Xibaipo was the PLA headquarters from 1948 until the victorious troops marched to Beijing to accept the surrender of the Kuomintang garrison there.
Yao and his colleagues sing a combination of traditional and inspirational songs from the time of the revolution, both on guided tours of the site and at shows they organize for groups at the nearby hotel.
Yao also helped write and star in a situation comedy, The Land to Be Returned to the Hometown. In this song-and-dance production, Yao transforms himself from a bright-eyed 31-year-old to a bright-eyed old timer, with gray hair and a wispy beard, who revels in the land reforms that give him a personal stake in New China.
That human touch is just one way the museum makes history come to life. Though the exhibits can be hard for foreigners to follow (most signs and verbal explanations are in Chinese), every face in every display tells a story.
One picture shows a group of frontline nurses chatting with Mao, while a panorama shot shows men pushing the wooden, single-wheel carts that the locals used to bring food and supplies to the encamped soldiers.
Visitors will see Zhou Enlai's adopted daughter smiling down from a portrait in the replica of his bedroom, and the quarters for nannies and children at the entrance to Mao's own living quarters.
The war-planning headquarters nearby is a surprisingly small room with a large conference table and two wall maps - which come to life with a dizzying array of red and black arrows that track the army's movements and battles.
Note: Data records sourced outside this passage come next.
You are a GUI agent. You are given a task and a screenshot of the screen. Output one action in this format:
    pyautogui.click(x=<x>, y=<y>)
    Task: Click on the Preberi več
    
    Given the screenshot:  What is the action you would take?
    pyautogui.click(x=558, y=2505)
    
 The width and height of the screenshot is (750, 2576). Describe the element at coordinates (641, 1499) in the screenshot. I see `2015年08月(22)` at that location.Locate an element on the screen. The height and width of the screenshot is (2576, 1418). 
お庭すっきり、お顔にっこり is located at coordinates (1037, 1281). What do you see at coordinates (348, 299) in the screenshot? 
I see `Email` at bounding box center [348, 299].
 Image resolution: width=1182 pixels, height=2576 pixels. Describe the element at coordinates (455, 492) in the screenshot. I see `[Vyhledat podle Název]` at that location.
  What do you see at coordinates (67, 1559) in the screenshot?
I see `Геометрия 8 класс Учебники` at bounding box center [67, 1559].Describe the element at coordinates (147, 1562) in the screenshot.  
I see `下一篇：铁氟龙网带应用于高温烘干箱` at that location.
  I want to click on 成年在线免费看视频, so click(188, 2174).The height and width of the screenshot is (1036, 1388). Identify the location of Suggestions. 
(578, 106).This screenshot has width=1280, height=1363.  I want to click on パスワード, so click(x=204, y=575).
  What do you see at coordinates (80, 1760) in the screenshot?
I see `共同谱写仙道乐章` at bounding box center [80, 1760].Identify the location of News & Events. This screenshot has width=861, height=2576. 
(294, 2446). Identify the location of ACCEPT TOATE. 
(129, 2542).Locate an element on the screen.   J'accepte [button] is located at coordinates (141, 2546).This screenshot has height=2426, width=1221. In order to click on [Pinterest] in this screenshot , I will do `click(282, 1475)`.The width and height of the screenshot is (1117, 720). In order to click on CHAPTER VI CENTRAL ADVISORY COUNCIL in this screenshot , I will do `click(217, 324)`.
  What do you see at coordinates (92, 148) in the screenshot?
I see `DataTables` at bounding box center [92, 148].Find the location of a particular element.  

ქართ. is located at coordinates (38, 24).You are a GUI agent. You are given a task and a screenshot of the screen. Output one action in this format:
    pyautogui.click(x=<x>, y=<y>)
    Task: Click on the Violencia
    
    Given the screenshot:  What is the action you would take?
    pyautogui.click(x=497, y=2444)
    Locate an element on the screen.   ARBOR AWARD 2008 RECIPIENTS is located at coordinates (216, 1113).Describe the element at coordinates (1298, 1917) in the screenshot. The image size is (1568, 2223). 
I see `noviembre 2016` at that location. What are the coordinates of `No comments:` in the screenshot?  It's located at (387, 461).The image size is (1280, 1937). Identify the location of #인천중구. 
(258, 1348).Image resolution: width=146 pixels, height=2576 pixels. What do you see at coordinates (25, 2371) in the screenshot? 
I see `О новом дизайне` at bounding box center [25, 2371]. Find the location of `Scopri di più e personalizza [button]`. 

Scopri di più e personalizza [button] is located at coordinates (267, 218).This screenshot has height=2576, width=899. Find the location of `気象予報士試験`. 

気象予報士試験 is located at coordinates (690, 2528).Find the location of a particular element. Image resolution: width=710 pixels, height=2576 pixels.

Nearby stands a personal desk, bare except for a period-piece telephone, and there is a photo of Mao focused on the composition of a telegraph message with battle instructions.
The telegraph, we learn as we stride through the exhibits, is a recurring theme: In one beautiful long white hallway, Mao's telegram urgings to his troops are carved into the walls for posterity.
More than propaganda
Some visitors - especially foreigners - may be surprised by the candid records of individuals who eventually challenged the Party line.
"In the past, we didn't say much about that," Yao acknowledges. "And we didn't say much about people like Lin Biao", Mao's one-time confidante and heir apparent, who died in a plane crash while fleeing to Russia.
"As humans, we are all good and bad, and so I think we should know the good things he did," Yao says of Lin's important contributions during the civil war era. "Now we are more open, and we want to tell the complete story, and let people make up their own minds."
The joy Yao finds in his job goes beyond the history.
"The environment is good," he says, noting the gleaming nearby reservoir, a 1.5 billion-cubic-meter waterway that provides drinking water to the region. "The sky is blue. It is comfortable to live here."
While most visitors are middle-aged, there are also people whose parents lived during the war, a few are schoolchildren, others are young men and women currently serving in China's military. Many of the foreign visitors are students at the country's military colleges. Most of the latter are familiar with Mao, though they may know little about the other important figures of the time. Yao and his colleagues are happy to fill in the gaps.
I ask the smiling guide what he might like to ask Mao, if China's revolutionary leader were sitting before him today.
That stops him in his tracks - but only for a moment.
"I think I would ask him, 'How can we carry on the spirit of the PLA from that time?'" Yao says seriously.